To avoid becoming stale, Devil Summoner, the fourth game with the Shin Megami Tensei name to be released on the PS2 in three years, had to change its focus. The other MegaTen games for the PS2, as well as the PS1 spin-off series Persona and the gameboy's Demi-Kids series, were all challenging turn-based, dungeon crawling RPGs. Devil Summoner, while retaining some of the characteristics of previous MegaTen games, has largely scrapped tradition by throwing out the strategy-heavy turn-based system for a more frantic action-oriented battle system. As the story uses a heavy 1920's detective motiff, it also incorporates elements of PC adventure games. Change is not always for the better, as Devil Summoner makes a mess of most of its attempts are innovation because the game has the absolute worst flaws of the console RPG and PC adventure game genres.
The battle system, while likely to please fans of action games, will most likely turn off MegaTen veterans as being too simplistic. Raidou, the main character's, set of skills is very limited. He can block, fire his pistol, and used 3 different sword techniques. As the screen is quite small and the game enjoys filling the screen with enemies until it overwhelms the PS2's processor,causing annoying slow-down and obstructing the player's view of what is happening on the field, most battles quickly devolve into into a mindless hackfest. The system of exploiting enemy weakpoints from previous MegaTen games is still there but the frantic nature of the battles and the fact that Raidou and its demonic allies are heavily outnumbered means that the player won't be exploiting the system so much as the enemies will be hammering away at your ally demons, who are controlled by a rather dim AI.
The best thing related to the battle system is, of course, the demon recruitment and fusion aspect. Raidou can stun and trap almost any demon he encounters in battle and make it fight along side him. Some enemies are too power to capture though, and to get the best allies, he must fuse two demons together to make a new more powerful ally. The new ally may pick up skills it normally wouldn't have from its "parents".
The story is highly entertaining. Raidou, a young devil summoner, is charged with protecting the capital of Japan by the gods of Yatagarasu. He moonlights as the detective solving all kinds of supernatural cases. One night, he encounters a school girl who claims to be possessed by a demon and begs him to kill her. Before he can react, she is kidnapped by the military. It's a very interesting tale, told in twelve chapters, that involves killer cyborgs, mutiny, and inter-dimensional travel. Easily the game's best aspect, because if the battle system doesn't put you off, the exploration system will.

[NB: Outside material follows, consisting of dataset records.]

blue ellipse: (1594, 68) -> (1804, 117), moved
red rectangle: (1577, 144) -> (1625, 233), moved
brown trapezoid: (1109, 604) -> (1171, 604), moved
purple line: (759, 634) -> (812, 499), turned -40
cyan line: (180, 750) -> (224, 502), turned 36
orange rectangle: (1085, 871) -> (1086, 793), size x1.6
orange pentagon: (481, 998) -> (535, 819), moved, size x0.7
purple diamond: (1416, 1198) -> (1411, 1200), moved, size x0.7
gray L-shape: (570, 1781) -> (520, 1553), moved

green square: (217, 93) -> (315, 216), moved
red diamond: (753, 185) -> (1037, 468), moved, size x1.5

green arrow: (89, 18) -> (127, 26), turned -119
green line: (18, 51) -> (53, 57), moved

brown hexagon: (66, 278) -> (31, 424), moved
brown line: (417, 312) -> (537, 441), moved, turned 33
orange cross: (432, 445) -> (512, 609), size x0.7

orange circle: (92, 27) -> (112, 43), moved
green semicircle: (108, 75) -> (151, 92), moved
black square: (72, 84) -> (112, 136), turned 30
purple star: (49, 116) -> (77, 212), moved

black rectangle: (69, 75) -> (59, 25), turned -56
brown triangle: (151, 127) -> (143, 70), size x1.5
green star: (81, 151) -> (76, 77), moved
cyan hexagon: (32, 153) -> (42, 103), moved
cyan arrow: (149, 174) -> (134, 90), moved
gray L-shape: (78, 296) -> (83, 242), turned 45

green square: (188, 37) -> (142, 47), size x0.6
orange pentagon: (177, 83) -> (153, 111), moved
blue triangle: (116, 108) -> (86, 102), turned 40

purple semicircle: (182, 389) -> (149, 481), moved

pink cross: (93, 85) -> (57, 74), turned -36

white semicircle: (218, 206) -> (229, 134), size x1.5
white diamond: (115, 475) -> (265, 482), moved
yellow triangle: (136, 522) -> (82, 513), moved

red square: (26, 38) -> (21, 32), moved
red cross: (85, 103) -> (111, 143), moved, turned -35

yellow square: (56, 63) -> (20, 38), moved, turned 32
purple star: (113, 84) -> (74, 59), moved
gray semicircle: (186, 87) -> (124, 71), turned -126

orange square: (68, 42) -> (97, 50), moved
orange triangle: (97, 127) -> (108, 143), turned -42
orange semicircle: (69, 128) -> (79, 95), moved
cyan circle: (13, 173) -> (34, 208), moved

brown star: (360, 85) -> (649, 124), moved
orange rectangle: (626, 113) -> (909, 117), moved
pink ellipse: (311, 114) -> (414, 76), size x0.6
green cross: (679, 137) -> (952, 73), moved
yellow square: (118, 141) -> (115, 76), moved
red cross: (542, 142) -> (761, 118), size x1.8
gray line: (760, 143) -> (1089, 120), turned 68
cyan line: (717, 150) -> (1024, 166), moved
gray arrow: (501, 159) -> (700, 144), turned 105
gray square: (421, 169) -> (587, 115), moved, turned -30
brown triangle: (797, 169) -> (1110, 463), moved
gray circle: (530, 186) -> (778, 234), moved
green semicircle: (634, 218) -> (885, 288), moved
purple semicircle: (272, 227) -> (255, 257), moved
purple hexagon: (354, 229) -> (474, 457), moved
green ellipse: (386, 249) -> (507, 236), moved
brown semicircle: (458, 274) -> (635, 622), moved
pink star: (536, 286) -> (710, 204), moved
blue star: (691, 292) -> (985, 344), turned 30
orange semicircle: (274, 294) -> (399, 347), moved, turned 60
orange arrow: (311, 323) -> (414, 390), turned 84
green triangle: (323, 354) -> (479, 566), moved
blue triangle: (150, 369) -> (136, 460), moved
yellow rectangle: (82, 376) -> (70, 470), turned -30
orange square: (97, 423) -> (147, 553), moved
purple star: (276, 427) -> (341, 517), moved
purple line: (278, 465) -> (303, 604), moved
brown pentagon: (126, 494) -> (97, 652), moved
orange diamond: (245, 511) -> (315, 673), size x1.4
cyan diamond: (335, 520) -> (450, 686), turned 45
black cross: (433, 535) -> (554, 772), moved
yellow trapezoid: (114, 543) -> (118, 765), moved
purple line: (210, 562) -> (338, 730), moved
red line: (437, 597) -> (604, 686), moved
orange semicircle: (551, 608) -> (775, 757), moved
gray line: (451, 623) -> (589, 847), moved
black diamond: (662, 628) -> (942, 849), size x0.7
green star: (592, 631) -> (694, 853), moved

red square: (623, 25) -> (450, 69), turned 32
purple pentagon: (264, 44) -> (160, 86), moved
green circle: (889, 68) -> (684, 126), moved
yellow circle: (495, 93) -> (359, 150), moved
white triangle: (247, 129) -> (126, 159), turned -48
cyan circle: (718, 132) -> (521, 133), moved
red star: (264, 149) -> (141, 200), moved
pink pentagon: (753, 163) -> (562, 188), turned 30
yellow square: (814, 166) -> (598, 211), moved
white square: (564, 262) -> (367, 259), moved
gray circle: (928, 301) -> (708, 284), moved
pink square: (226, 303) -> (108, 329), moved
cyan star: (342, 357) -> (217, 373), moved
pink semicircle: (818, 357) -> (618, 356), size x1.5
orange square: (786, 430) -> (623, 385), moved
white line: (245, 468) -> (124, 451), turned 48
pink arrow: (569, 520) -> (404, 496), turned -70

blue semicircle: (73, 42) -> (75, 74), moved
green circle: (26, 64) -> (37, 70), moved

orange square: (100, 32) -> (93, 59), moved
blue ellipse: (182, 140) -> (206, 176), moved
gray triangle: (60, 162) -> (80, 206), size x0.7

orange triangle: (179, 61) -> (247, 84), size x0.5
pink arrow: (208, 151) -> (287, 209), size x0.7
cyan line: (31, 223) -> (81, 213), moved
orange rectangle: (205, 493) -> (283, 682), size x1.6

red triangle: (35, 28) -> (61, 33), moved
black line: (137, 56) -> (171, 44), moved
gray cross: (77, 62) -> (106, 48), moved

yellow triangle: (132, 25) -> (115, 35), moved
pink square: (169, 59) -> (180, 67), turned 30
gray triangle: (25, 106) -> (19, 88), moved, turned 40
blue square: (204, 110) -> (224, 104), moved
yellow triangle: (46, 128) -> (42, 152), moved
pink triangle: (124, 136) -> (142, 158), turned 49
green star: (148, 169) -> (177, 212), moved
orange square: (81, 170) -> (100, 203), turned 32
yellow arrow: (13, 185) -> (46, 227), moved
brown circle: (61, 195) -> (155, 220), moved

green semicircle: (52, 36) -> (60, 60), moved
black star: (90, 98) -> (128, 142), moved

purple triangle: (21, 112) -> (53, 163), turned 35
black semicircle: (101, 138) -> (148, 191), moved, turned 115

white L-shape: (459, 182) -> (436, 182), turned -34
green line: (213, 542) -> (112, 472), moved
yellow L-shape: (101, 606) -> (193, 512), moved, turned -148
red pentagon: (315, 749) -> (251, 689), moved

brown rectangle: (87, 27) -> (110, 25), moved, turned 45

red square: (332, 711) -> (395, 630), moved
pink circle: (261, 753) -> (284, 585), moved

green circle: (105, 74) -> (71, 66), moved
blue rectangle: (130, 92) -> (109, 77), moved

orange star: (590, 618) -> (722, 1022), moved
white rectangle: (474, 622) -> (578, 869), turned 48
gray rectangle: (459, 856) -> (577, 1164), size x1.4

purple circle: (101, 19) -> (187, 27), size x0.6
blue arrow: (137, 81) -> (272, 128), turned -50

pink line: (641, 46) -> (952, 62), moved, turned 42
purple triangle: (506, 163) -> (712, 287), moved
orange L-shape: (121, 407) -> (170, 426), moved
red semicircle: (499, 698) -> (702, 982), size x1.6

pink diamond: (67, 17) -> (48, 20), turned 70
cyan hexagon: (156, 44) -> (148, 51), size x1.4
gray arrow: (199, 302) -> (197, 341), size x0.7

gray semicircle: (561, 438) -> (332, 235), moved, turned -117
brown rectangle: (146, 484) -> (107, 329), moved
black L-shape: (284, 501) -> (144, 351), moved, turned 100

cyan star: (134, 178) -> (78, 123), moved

This game plays out like a PC adventure game. As a detective you'll be traveling all over the city, talking to witnesses and gathering evidence. Unfortunately, most people want you do something for them before they tell you anything, so you will be going back and forth, back and forth between the various neighborhoods of Tokyo alot. These fetch quests can be utterly ridiculous at times, as the game will tell you go somewhere to talk to someone, then that person will tell you to go find something, but before you go looking for it you have to report in to Raidou's boss. It just fills like busy work. However, as Devil Summoner features very few actual dungeons, enemy encounters happen in town. And the encounter rate is high, sometimes with only a few steps between fights. That's right. Enemy attacks happen just about anywhere. Luckily, Devil Summoner is a short game. Even with all the nonsense it has to pad the play time, it should only take about 25 hours to complete.
There really isn't that much else to say about Devil Summoner. It's technical aspects are average or even a little below average. Sound and visuals aren't terrible or outstanding. It's interesting enough to play to completetion, but this is a game most people can safely live without.